- _Exercise_: Skip the pictures. Transcribe the rest of the data below without changing a word.

- _Given data_:
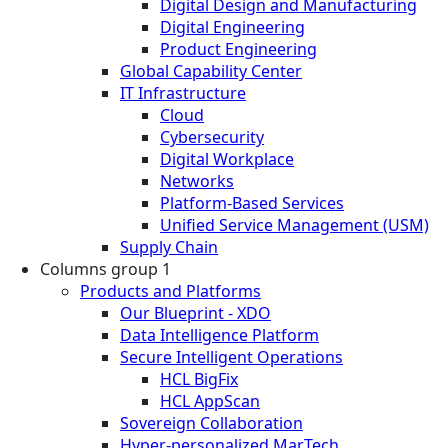
Digital Design and Manufacturing
Digital Engineering
Product Engineering
Global Capability Center
IT Infrastructure
Cloud
Cybersecurity
Digital Workplace
Networks
Platform-Based Services
Unified Service Management (USM)
Supply Chain
Columns group 1
Products and Platforms
Our Blueprint - XDO
Data Intelligence Platform
Secure Intelligent Operations
HCL BigFix
HCL AppScan
Sovereign Collaboration
Hyper-personalized MarTech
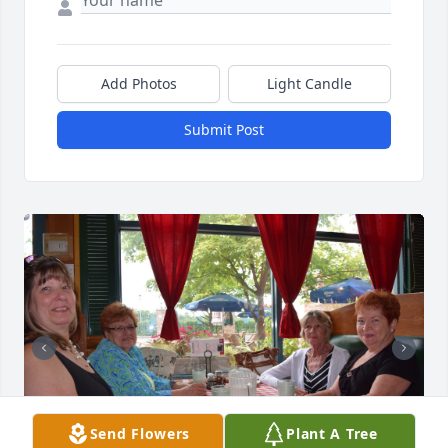
Add Photos
Light Candle
Submit Post
Send Flowers
Plant A Tree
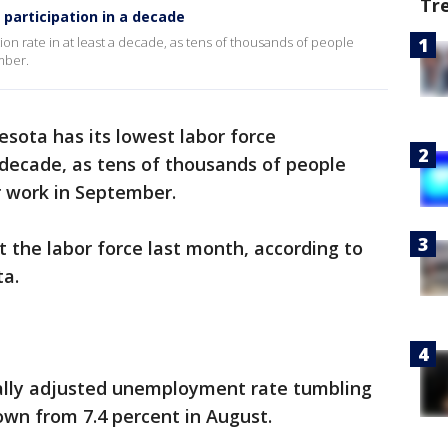
Tr
 participation in a decade
tion rate in at least a decade, as tens of thousands of people
mber.
sota has its lowest labor force
a decade, as tens of thousands of people
r work in September.
 the labor force last month, according to
ta.
ally adjusted unemployment rate tumbling
own from 7.4 percent in August.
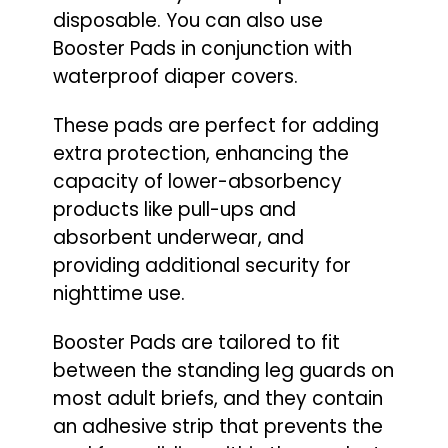
disposable. You can also use
Booster Pads in conjunction with
waterproof diaper covers.
These pads are perfect for adding
extra protection, enhancing the
capacity of lower-absorbency
products like pull-ups and
absorbent underwear, and
providing additional security for
nighttime use.
Booster Pads are tailored to fit
between the standing leg guards on
most adult briefs, and they contain
an adhesive strip that prevents the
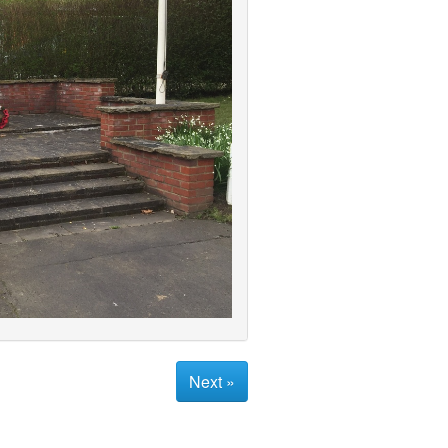
Next »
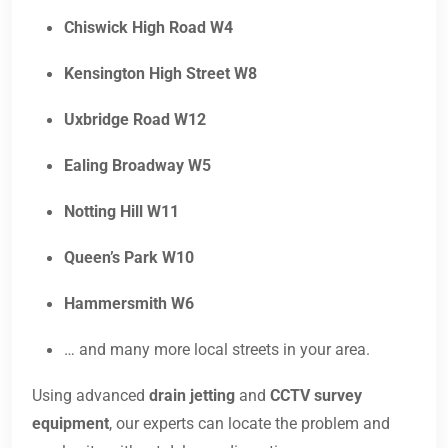
Chiswick High Road W4
Kensington High Street W8
Uxbridge Road W12
Ealing Broadway W5
Notting Hill W11
Queen’s Park W10
Hammersmith W6
… and many more local streets in your area.
Using advanced
drain jetting
and
CCTV survey
equipment
, our experts can locate the problem and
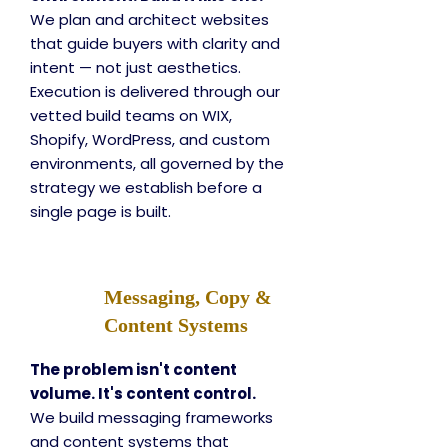
We plan and architect websites
that guide buyers with clarity and
intent — not just aesthetics.
Execution is delivered through our
vetted build teams on WIX,
Shopify, WordPress, and custom
environments, all governed by the
strategy we establish before a
single page is built.
Messaging, Copy &
Content Systems
The problem isn't content
volume. It's content control.
We build messaging frameworks
and content systems that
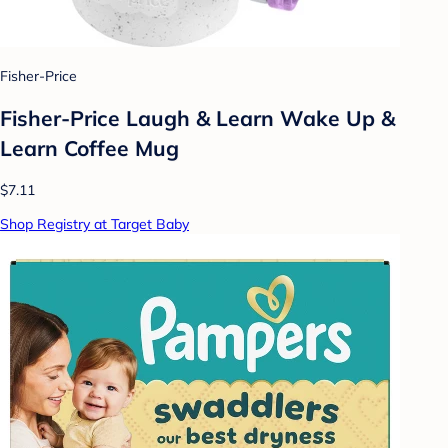
Fisher-Price
Fisher-Price Laugh & Learn Wake Up &
Learn Coffee Mug
$7.11
Shop Registry at Target Baby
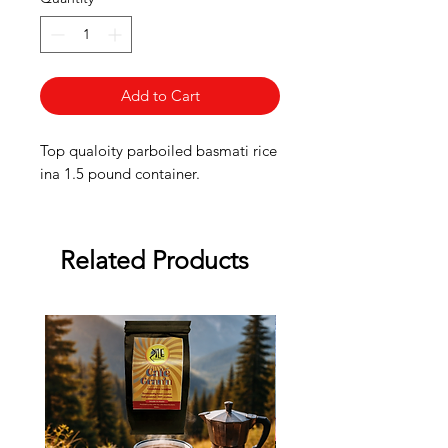
Add to Cart
Top qualoity parboiled basmati rice
ina 1.5 pound container.
Related Products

- _Problem solution_:
Digital Design and Manufacturing
Digital Engineering
Product Engineering
Global Capability Center
IT Infrastructure
Cloud
Cybersecurity
Digital Workplace
Networks
Platform-Based Services
Unified Service Management (USM)
Supply Chain
Columns group 1
Products and Platforms
Our Blueprint - XDO
Data Intelligence Platform
Secure Intelligent Operations
HCL BigFix
HCL AppScan
Sovereign Collaboration
Hyper-personalized MarTech
Add Photos
Light Candle
Submit Post
Send Flowers
Plant A Tree
Tr
 participation in a decade
tion rate in at least a decade, as tens of thousands of people
mber.
sota has its lowest labor force
a decade, as tens of thousands of people
r work in September.
 the labor force last month, according to
ta.
ally adjusted unemployment rate tumbling
own from 7.4 percent in August.
disposable. You can also use
Booster Pads in conjunction with
waterproof diaper covers.
These pads are perfect for adding
extra protection, enhancing the
capacity of lower-absorbency
products like pull-ups and
absorbent underwear, and
providing additional security for
nighttime use.
Booster Pads are tailored to fit
between the standing leg guards on
most adult briefs, and they contain
an adhesive strip that prevents the
Next »
Chiswick High Road W4
Kensington High Street W8
Uxbridge Road W12
Ealing Broadway W5
Notting Hill W11
Queen’s Park W10
Hammersmith W6
… and many more local streets in your area.
Using advanced
drain jetting
and
CCTV survey
equipment
, our experts can locate the problem and
We plan and architect websites
that guide buyers with clarity and
intent — not just aesthetics.
Execution is delivered through our
vetted build teams on WIX,
Shopify, WordPress, and custom
environments, all governed by the
strategy we establish before a
single page is built.
Messaging, Copy &
Content Systems
The problem isn't content
volume. It's content control.
We build messaging frameworks
and content systems that
Fisher-Price
Fisher-Price Laugh & Learn Wake Up &
Learn Coffee Mug
$7.11
Shop Registry at Target Baby
Add to Cart
Top qualoity parboiled basmati rice
ina 1.5 pound container.
Related Products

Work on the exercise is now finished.